Neuchips’ card, the Evo PCIe accelerator, is built around the company’s Raptor Gen AI accelerator chip. The Raptor chip delivers up to 200 teraoperations per second measured with Meta’s DLRM benchmark, and the company says it’s optimized for transformer-based models..
The card that Neuchips demonstrated had the Raptor chip, but a single chip isn’t the card’s final form. Neuchips’ CEO Ken Lau, an Intel veteran of 26 years, says Raptor can be used to design cards with varying numbers of chips onboard.
“The chip is actually scalable,” says Lau. “So we start with one chip. And then we have four chips. And then eight chips.” Each chip provides up to 200 trillion operations per second (TOPS), according to Neuchip’s press release. The card also carries 32 GB of LPDDR5 memory and reaches 1.6 terabits of memory bandwidth. Memory bandwidth is important, because it’s often a factor when handling AI inference on a single PC.
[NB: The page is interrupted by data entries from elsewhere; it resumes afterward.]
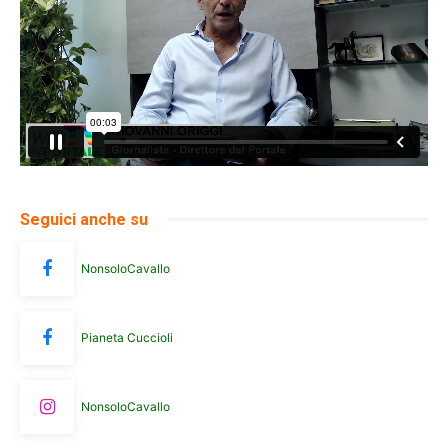
Seguici anche su
NonsoloCavallo
Pianeta Cuccioli
NonsoloCavallo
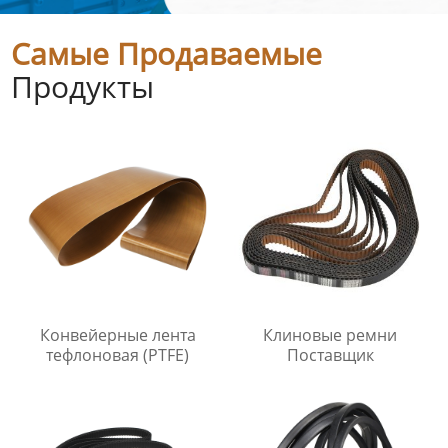
Самые Продаваемые
Продукты
Конвейерные лента
Клиновые ремни
тефлоновая (PTFE)
Поставщик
Neuchips wants to give owners the tools needed to use the card effectively as well, although with many months until release the details here remain a bit sparse. A Neuchips representative said the company has compiler software and will provide a driver. The demonstration I saw had a custom interface for interacting with the Llama 2 7B model. Neuchips’ card was running, but it appeared bare-bones.
A focus on efficiency
There’s already hardware that anyone can plug into a desktop’s PCIe slot to greatly improve AI performance. It’s called a GPU, and Nvidia has a stranglehold on the market. Going toe-to-toe with Nvidia on performance would be difficult. In fact, Nvidia announced new cards with a focus on AI at CES 2024; the RTX 4080 Super, which will retail for US $999 starting on 31 January, quotes AI performance of up to 836 TOPS.
Neuchips, however, sees an opening. “We are focused on power efficiency,” says Lau, “and on handling the many different models that are out there.”
Modern graphics cards are powerful, but also power hungry. The RTX 4080 Super can draw up to 320 W of power and will typically require a computer with a power supply that can deliver at least 750 W. Neuchips’ Evo PCIe accelerator, by contrast, consumes just 55 W of power. It consumes so little power, in fact, that the card Neuchips demonstrated at CES didn’t have an external PCIe power connection. Such connectors are a must for most GPU cards.
I was also told that the final card, which should ship in the latter half of 2024, will be roughly half the size of the card shown at CES. That’s an important detail, as the card I saw was as large as most current Nvidia GPU cards, and too large to fit most small form-factor desktop computers. A smaller card would make the Evo PCIe accelerator usable in a wide range of modern PC hardware.
Neuchips’ accelerator, though perhaps the most high-profile AI accelerator card at CES 2024, was far from alone at the show. Several startups came with their own AI accelerators packing unique features. Panmnesia won a CES Innovation Award for an AI accelerator that includes a Compute eXpress Link interface for access to huge pools of memory. Other companies with AI accelerators include DeepX and MemryX. Intel and AMD are in on it, too; each offers an AI accelerator in its latest CPU architecture.
Make no mistake: Nvidia remains the 800-pound gorilla in this arena, and that’s not going to change overnight. Still, new AI accelerators like Neuchips’ Raptor and the Evo PCIe card look ready to deliver new options for developers who don’t care about graphics or have a need for improved power efficiency while running AI inference.
Neuchips’ Evo PCI accelerator is due for full release in the second half of 2024. Pricing remains to be announced.
This post was update on 12 January to clarify benchmark operation speeds and correct the system’s memory bandwidth.